AWS Cloud Operations Blog

How Datacom solved hybrid risk management with AWS Systems Manager

The content and opinions in this post are those of the third-party author and AWS is not responsible for the content or accuracy of this post.

This post is from Chris Coombs at Datacom, and Samual Brown, Senior Technical Account Manager at AWS. Datacom is an AWS Premier Partner providing migration, transformation and managed services across Australia and New Zealand.

At Datacom our Cloud Ops team now uses AWS Systems Manager as the default task runner and preferred state configuration tool for all new managed services customers. Our transition from an on-premises solution to AWS Systems Manager emerged from a desire to focus more on the customer and less on the tooling. Now that we have migrated to AWS Systems Manager, we have found that it provides even more value thanks to its extensibility and ease of use.

Although AWS Systems Manager has many uses, this blog post focuses on our hybrid implementation and the risk dashboard we built on top of it.

Activating AWS Systems Manager

When setting up the AWS Systems Manager agent on Amazon EC2, you usually create an instance profile to allow the agent to run.

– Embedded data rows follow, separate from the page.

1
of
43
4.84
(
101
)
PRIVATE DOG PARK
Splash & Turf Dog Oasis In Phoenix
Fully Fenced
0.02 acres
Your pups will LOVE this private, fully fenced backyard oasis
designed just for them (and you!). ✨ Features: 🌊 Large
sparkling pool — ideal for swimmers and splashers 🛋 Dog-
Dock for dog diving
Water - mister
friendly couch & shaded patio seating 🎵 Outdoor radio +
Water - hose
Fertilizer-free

An often overlooked feature of AWS Systems Manager is that it also runs outside of AWS. However, as your on-premises hypervisor doesn’t understand IAM (Identity and Access Management), AWS provides another mechanism for configuring AWS Systems Manager: activation codes.

With activation codes, you can install the AWS Systems Manager agent prior to a cloud migration. What’s more, you can also use the AWS System Manager activation codes for EC2 instances running in AWS itself. Doing so provides a standard setup for your entire fleet whether it’s on AWS, on-premises, or within other commercial cloud platforms.

Activation at scale

On-premises instances are typically registered with AWS Systems Manager from the AWS Management Console or AWS Command Line Interface (AWS CLI).  This poses a problem of scaling, particularly in the cloud:  We want to dynamically assign instances to AWS Systems Manager as the infrastructure scales out or is replaced over a long period of time. To do this we use an API backed by Lambda, which we run as part of the instance user data script (or similar bootstrap script on resources outside of AWS).  The secure API we created returns a single-use activation code that is unique for the EC2 instance, virtual machine, or other resource requesting it. The activation code is then used to register the AWS System Manager’s commercial endpoint.

Naming instances

For those of you already familiar with AWS Systems Manager, you may be asking why we don’t create a single activation code and use it to register multiple instances? The reason, as with all difficult things in computer science, is naming. If we use activation codes to add an instance to AWS Systems Manager, that instance appears in the AWS Management Console with a randomly generated ID (such as mi-1234). Don’t be fooled by the string after the m (i-1234); that isn’t the AWS instance ID! So how do we map AWS Systems Manager IDs to AWS instance IDs (or some other on-premises ID)? Simple: We give it a name!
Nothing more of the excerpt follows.